2015年・2016年の法改正で、何が変わったのか?
2015年度の税制改正による規制緩和やガイドラインの整備により、適用範囲が拡大された電子帳簿保存法。中でも注目されているのが、スキャナを用いた国税関係書類の保存だ。
紙帳票の保管にかかるコストは企業にとって負担となっていることから、コスト削減、作業負荷軽減、保管スペースの縮小など、大きな効率化を期待する企業も多いからである。また、検索性の向上による業務の効率化や、ネットワークを介する書類のやり取りによる、業務のスピードアップ、さらには顧客満足度の向上などのメリットも見込まれる。加えて、中小企業などの場合、スキャナ保存に必要となる法的要件を満たすことで、内部統制の強化といった効果もあるのだ。
では、電子帳簿保存法がどのように改正されたことで、企業はスキャナを用いて国税関係書類を保存しやすくなったのだろうか。
1998年7月に施行を開始した「電子帳簿保存法」は、正式名称を「電子計算機を使用して作成する国税関係帳簿書類の保存方法等の特例に関する法律」と言い、国税にかかわる帳簿と書類を電子データとして保存する際の方法などが規定されている。しかしスキャナ保存については、この頃の同法では一切認められていなかった。
それが2005年4月、「e-文書法」の施行を受けた法改正によりスキャナ保存が認められるようになる。ただし、この法改正でも、国税関係書類を電子保存・スキャナ保存する上でかなり厳しい条件が設けられていた。
日立ソリューションズ ビジネスコラボレーション本部 オープンイノベーション戦略部 グループマネージャの三枝剛氏は、同法の適用要件の厳しさについて次のように話す。
「まず、領収書・契約書のスキャナ保存には、記載金額が3万円未満のものしか認められておらず、いちいち書類を仕分けする必要がありました。そのため、紙文書と電子文書が混在してしまい、管理が複雑化するというデメリットがあったのです。また、スキャナ保存には国税庁または税務署長の事前承認が必要であり、さらにスキャナで読み取る際に入力者などの実印相当の電子署名・タイムスタンプが必要など、さまざまな制約が設けられていました」
こうした事情から、2007年までの適用件数は23件と、スキャナ保存制度はほとんど利用されていなかったと状況だったそうだ。
しかしその後、2015年3月、2016年4月と立て続けに税制が改正されて法的要件が緩和されたことで、国税関係書類のスキャナ保存のハードルは一気に下がった。
まず、対象書類の見直しにより、これまでスキャナ保存の対象外とされていた「記載金額3万円以上の契約書や領収書およびこれらの写し」であっても、適正事務処理要件を満たしていればデータによる保管が認められた。このため、ほぼすべての領収書・契約書の電子化保存が可能となったのである。

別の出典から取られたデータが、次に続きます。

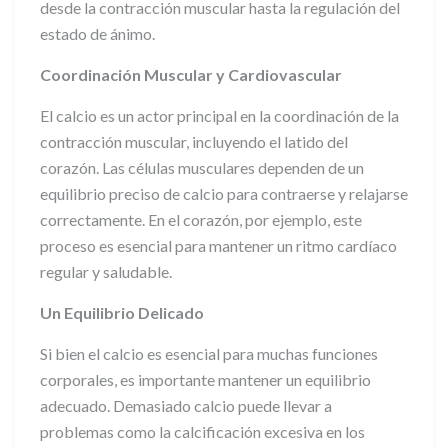
desde la contracción muscular hasta la regulación del
estado de ánimo.
Coordinación Muscular y Cardiovascular
El calcio es un actor principal en la coordinación de la
contracción muscular, incluyendo el latido del
corazón. Las células musculares dependen de un
equilibrio preciso de calcio para contraerse y relajarse
correctamente. En el corazón, por ejemplo, este
proceso es esencial para mantener un ritmo cardíaco
regular y saludable.
Un Equilibrio Delicado
Si bien el calcio es esencial para muchas funciones
corporales, es importante mantener un equilibrio
adecuado. Demasiado calcio puede llevar a
problemas como la calcificación excesiva en los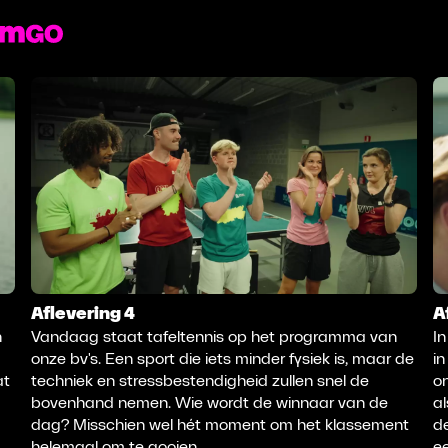
Aflevering 4
A
n
Vandaag staat tafeltennis op het programma van
In
onze bv's. Een sport die iets minder fysiek is, maar de
in
at
techniek en stressbestendigheid zullen snel de
on
bovenhand nemen. Wie wordt de winnaar van de
al
dag? Misschien wel hét moment om het klassement
d
helemaal om te gooien.
e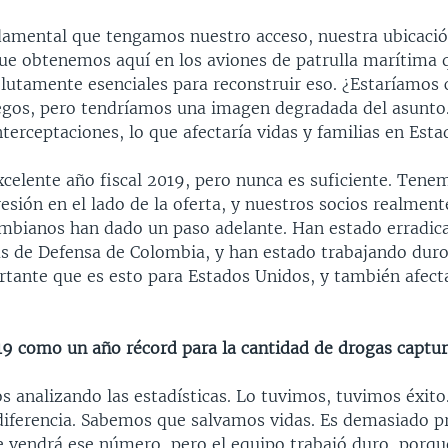
amental que tengamos nuestro acceso, nuestra ubicació
ue obtenemos aquí en los aviones de patrulla marítima 
olutamente esenciales para reconstruir eso. ¿Estaríamos
egos, pero tendríamos una imagen degradada del asunto.
interceptaciones, lo que afectaría vidas y familias en Est
celente año fiscal 2019, pero nunca es suficiente. Tene
esión en el lado de la oferta, y nuestros socios realmen
mbianos han dado un paso adelante. Han estado erradic
as de Defensa de Colombia, y han estado trabajando dur
rtante que es esto para Estados Unidos, y también afect
019 como un año récord para la cantidad de drogas captu
 analizando las estadísticas. Lo tuvimos, tuvimos éxito
iferencia. Sabemos que salvamos vidas. Es demasiado p
e vendrá ese número, pero el equipo trabajó duro, porqu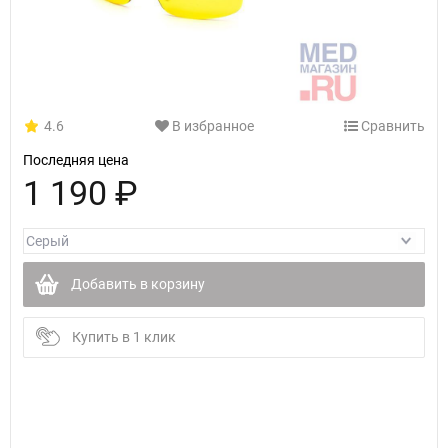
4.6
В избранное
Сравнить
Последняя цена
1 190 ₽
Добавить в корзину
Купить в 1 клик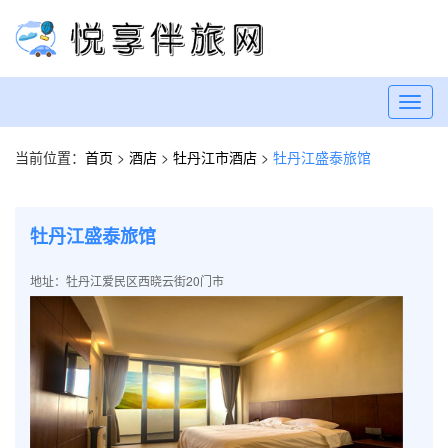
Toggl
navig
当前位置：
首页
>
酒店
>
牡丹江市酒店
>
牡丹江盛泰旅馆
牡丹江盛泰旅馆
地址：牡丹江爱民区西晓云街20门市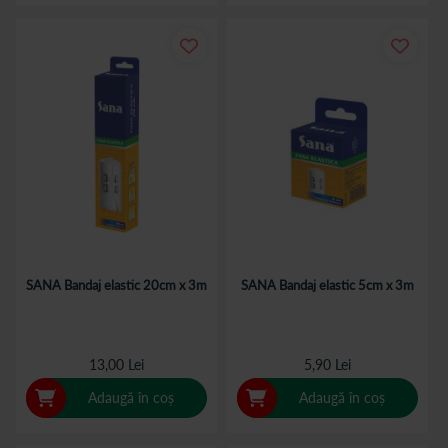
SANA Bandaj elastic 20cm x 3m
SANA Bandaj elastic 5cm x 3m
13,00 Lei
5,90 Lei
Adaugă în coș
Adaugă în coș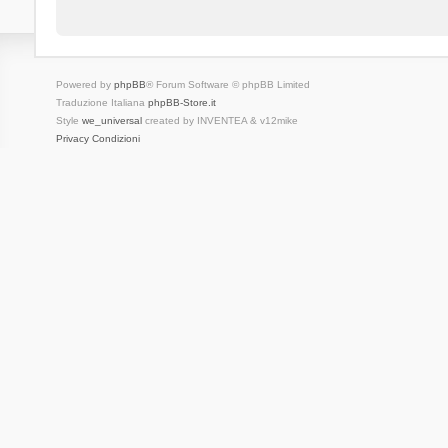
Powered by
phpBB
® Forum Software © phpBB Limited
Traduzione Italiana
phpBB-Store.it
Style
we_universal
created by INVENTEA & v12mike
Privacy
Condizioni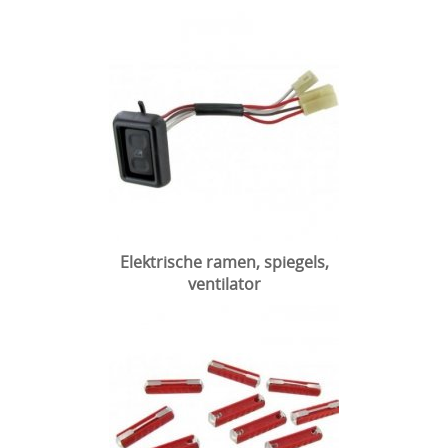
Elektrische ramen, spiegels,
ventilator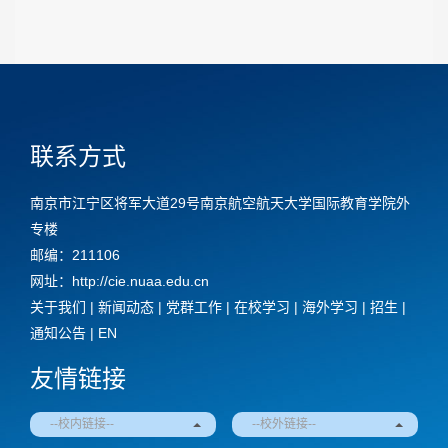
联系方式
南京市江宁区将军大道29号南京航空航天大学国际教育学院外
专楼
邮编：211106
网址：http://cie.nuaa.edu.cn
关于我们
|
新闻动态
|
党群工作
|
在校学习
|
海外学习
|
招生
|
通知公告
|
EN
友情链接
--校内链接--
--校外链接--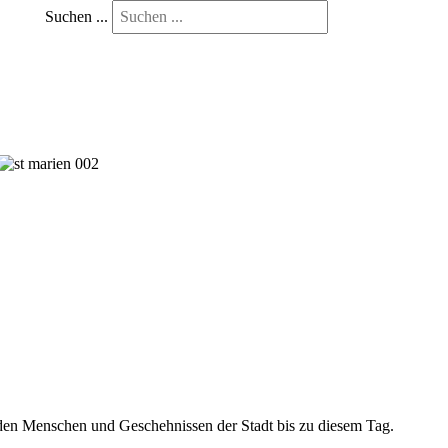
Suchen ...
zu den Menschen und Geschehnissen der Stadt bis zu diesem Tag.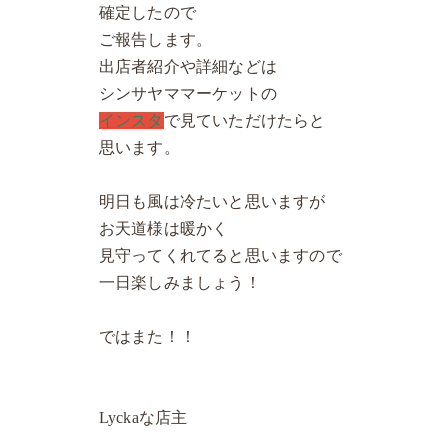
確定したので
ご報告します。
出店者紹介や詳細などは
シンサヤママーケットの
インスタ
で見ていただけたらと
思います。
明日も風は冷たいと思いますが
お天道様は暖かく
見守ってくれてると思いますので
一日楽しみましょう！
ではまた！！
Lyckaな店主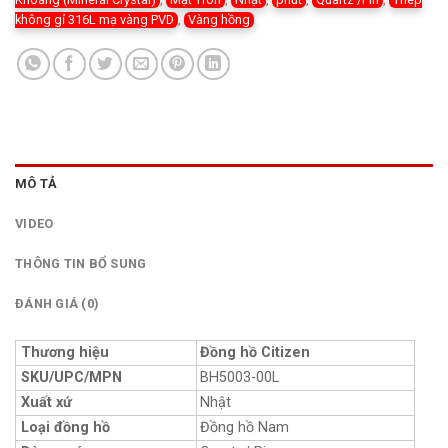
không gỉ 316L mạ vàng PVD
,
Vàng hồng
MÔ TẢ
VIDEO
THÔNG TIN BỔ SUNG
ĐÁNH GIÁ (0)
Thương hiệu
Đồng hồ Citizen
SKU/UPC/MPN
BH5003-00L
Xuất xứ
Nhật
Loại đồng hồ
Đồng hồ Nam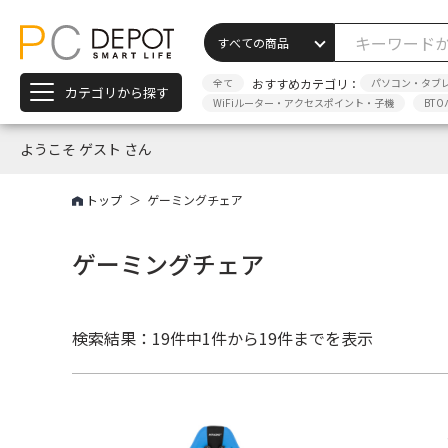
全て
おすすめカテゴリ：
パソコン・タブ
カテゴリから探す
WiFiルーター・アクセスポイント・子機
BTO
ようこそ ゲスト さん
トップ
ゲーミングチェア
ゲーミングチェア
検索結果：19件中
1件から19件までを表示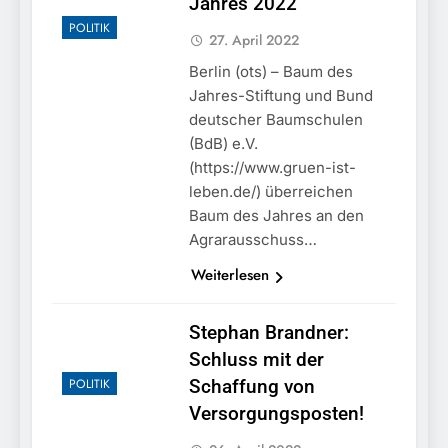
Jahres 2022
POLITIK
27. April 2022
Berlin (ots) – Baum des
Jahres-Stiftung und Bund
deutscher Baumschulen
(BdB) e.V.
(https://www.gruen-ist-
leben.de/) überreichen
Baum des Jahres an den
Agrarausschuss…
Weiterlesen
Stephan Brandner:
Schluss mit der
POLITIK
Schaffung von
Versorgungsposten!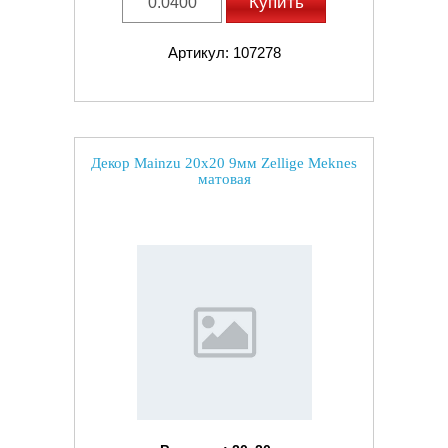
Купить
Артикул: 107278
Декор Mainzu 20x20 9мм Zellige Meknes
матовая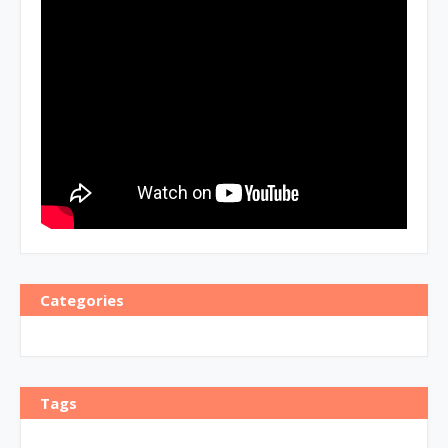
Categories
Tags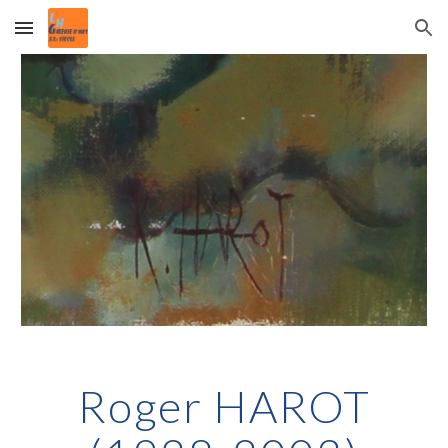
Skip to main content
Skip to navigation
Roger HAROT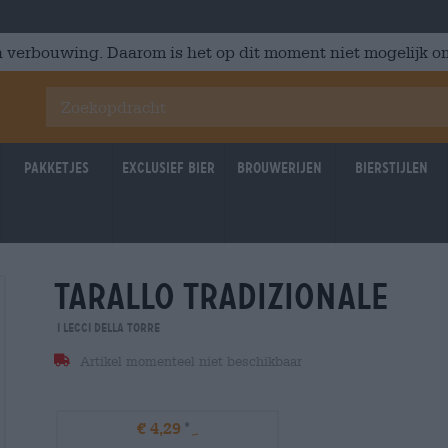
 verbouwing. Daarom is het op dit moment niet mogelijk om
Pakketjes
Exclusief Bier
Brouwerijen
Bierstijlen
tarallo tradizionale
I Lecci Della Torre
Artikel momenteel niet beschikbaar
€ 4,29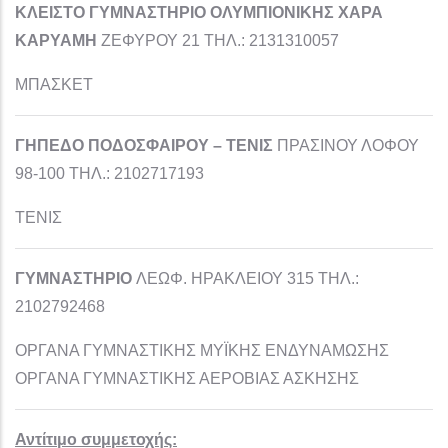
ΚΛΕΙΣΤΟ ΓΥΜΝΑΣΤΗΡΙΟ ΟΛΥΜΠΙΟΝΙΚΗΣ ΧΑΡΑ
ΚΑΡΥΑΜΗ
ΖΕΦΥΡΟΥ 21 ΤΗΛ.: 2131310057
ΜΠΑΣΚΕΤ
ΓΗΠΕΔΟ ΠΟΔΟΣΦΑΙΡΟΥ – ΤΕΝΙΣ
ΠΡΑΣΙΝΟΥ ΛΟΦΟΥ
98-100 ΤΗΛ.: 2102717193
ΤΕΝΙΣ
ΓΥΜΝΑΣΤΗΡΙΟ
ΛΕΩΦ. ΗΡΑΚΛΕΙΟΥ 315 ΤΗΛ.:
2102792468
ΟΡΓΑΝΑ ΓΥΜΝΑΣΤΙΚΗΣ ΜΥΪΚΗΣ ΕΝΔΥΝΑΜΩΣΗΣ
ΟΡΓΑΝΑ ΓΥΜΝΑΣΤΙΚΗΣ ΑΕΡΟΒΙΑΣ ΑΣΚΗΣΗΣ
Αντίτιμο συμμετοχής: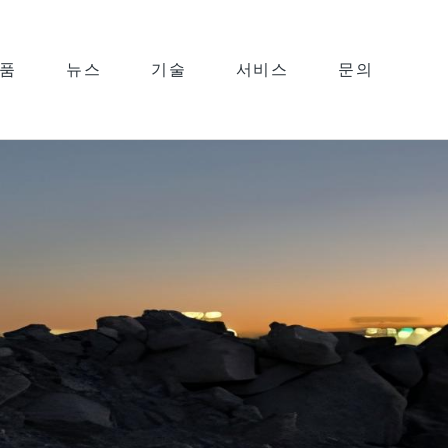
품
뉴스
기술
서비스
문의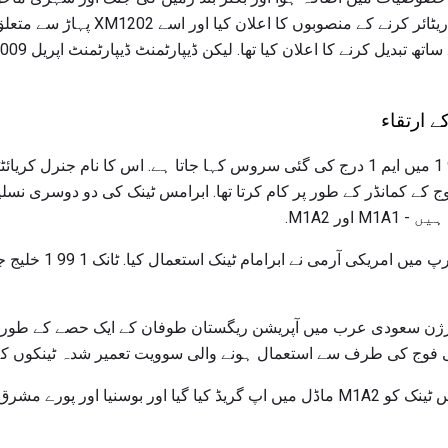
ہیں. آرمی نے ابرامس ٹینک کو ریٹائر کرنے کے 
ور M1A2.
1980 ء کے دہائی کے دوران
ک کے تقریبا 2،000 M1A1 ورژن سعودی عرب میں آپریشن ریگستان طوفان کے ایک حصے کے 
 فوج کی طرف سے استعمال ہونے والی سوویت تعمیر شدہ ٹینکوں کے مق
1991 خلیج جنگ کے بعد، ابرامس ٹینک کو M1A2 ماڈل میں اپ گریڈ کیا گیا اور بوسنی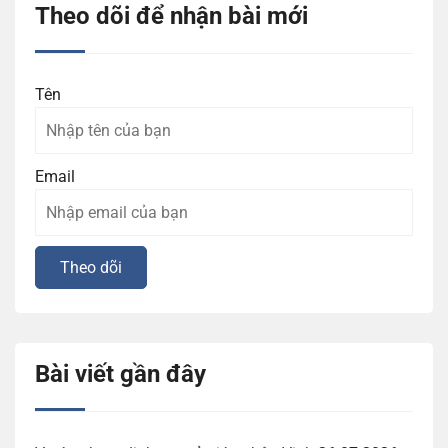
Theo dõi để nhận bài mới
Tên
Email
Bài viết gần đây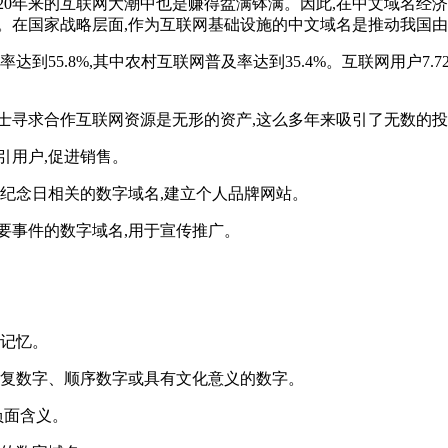
20年来的互联网大潮中也是赚得盆满钵满。因此,在中文域名经
。在国家战略层面,作为互联网基础设施的中文域名是推动我国
55.8%,其中农村互联网普及率达到35.4%。互联网用户7.72亿,增
士寻求合作互联网资源是无形的资产,这么多年来吸引了无数的
引用户,促进销售。
要纪念日相关的数字域名,建立个人品牌网站。
要事件的数字域名,用于宣传推广。
于记忆。
如重复数字、顺序数字或具有文化意义的数字。
负面含义。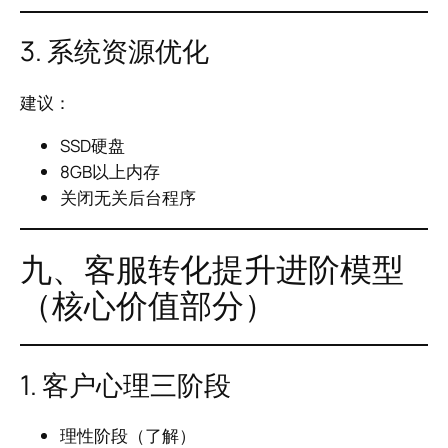
3. 系统资源优化
建议：
SSD硬盘
8GB以上内存
关闭无关后台程序
九、客服转化提升进阶模型
（核心价值部分）
1. 客户心理三阶段
理性阶段（了解）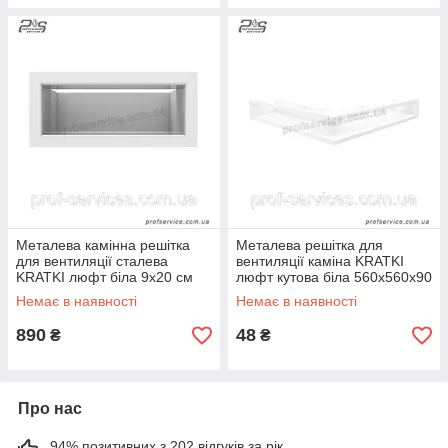
Металева камінна решітка
Металева решітка для
для вентиляції сталева
вентиляції каміна KRATKI
KRATKI люфт біла 9х20 см
люфт кутова біла 560х560х90
мм
Немає в наявності
Немає в наявності
890
48
₴
₴
Про нас
94% позитивних з 202 відгуків за рік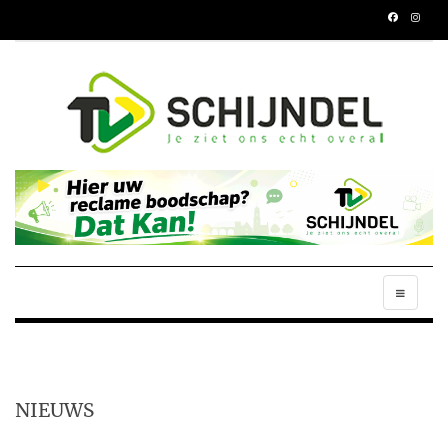
NIEUWS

ここで出てきた適正事務処理要件とは、内部統制を維持している状態を指し、職責と指揮命令系統の整備による相互牽制、定期的なチェック、再発防止策を社内規定などで整備するとともに、これに基づいて事務処理を実施していることで、税務署長に申請を行えば「みなし承認」となるものだ。また、電子署名要件の見直しにより、電子署名が不要となったことも、大きな進歩となった。
このように、スキャナ保存の法的要件が実務レベルまで緩和されたことを受けて、国税庁の統計によると、その適用件数も2015年の152件から2016年には385件と倍増、2017年はさらにその数を伸ばすと見られている。
ソリューション導入において押さえるべきポイントとは?
電子帳簿保存法の規制緩和により、国税関係書類のスキャナ保存に対する企業の意欲が高まったことで、市場も大きく反応している。
さまざまなベンダーが、電子帳票システムを中心にスキャナ保存に対応したソリューションのリリースを始めている。三枝氏は、こうしたソリューションを導入する際、電子帳簿保存法で定められている、電磁的記録の保存要件の5つの原則を押さえる必要があるとアドバイスする。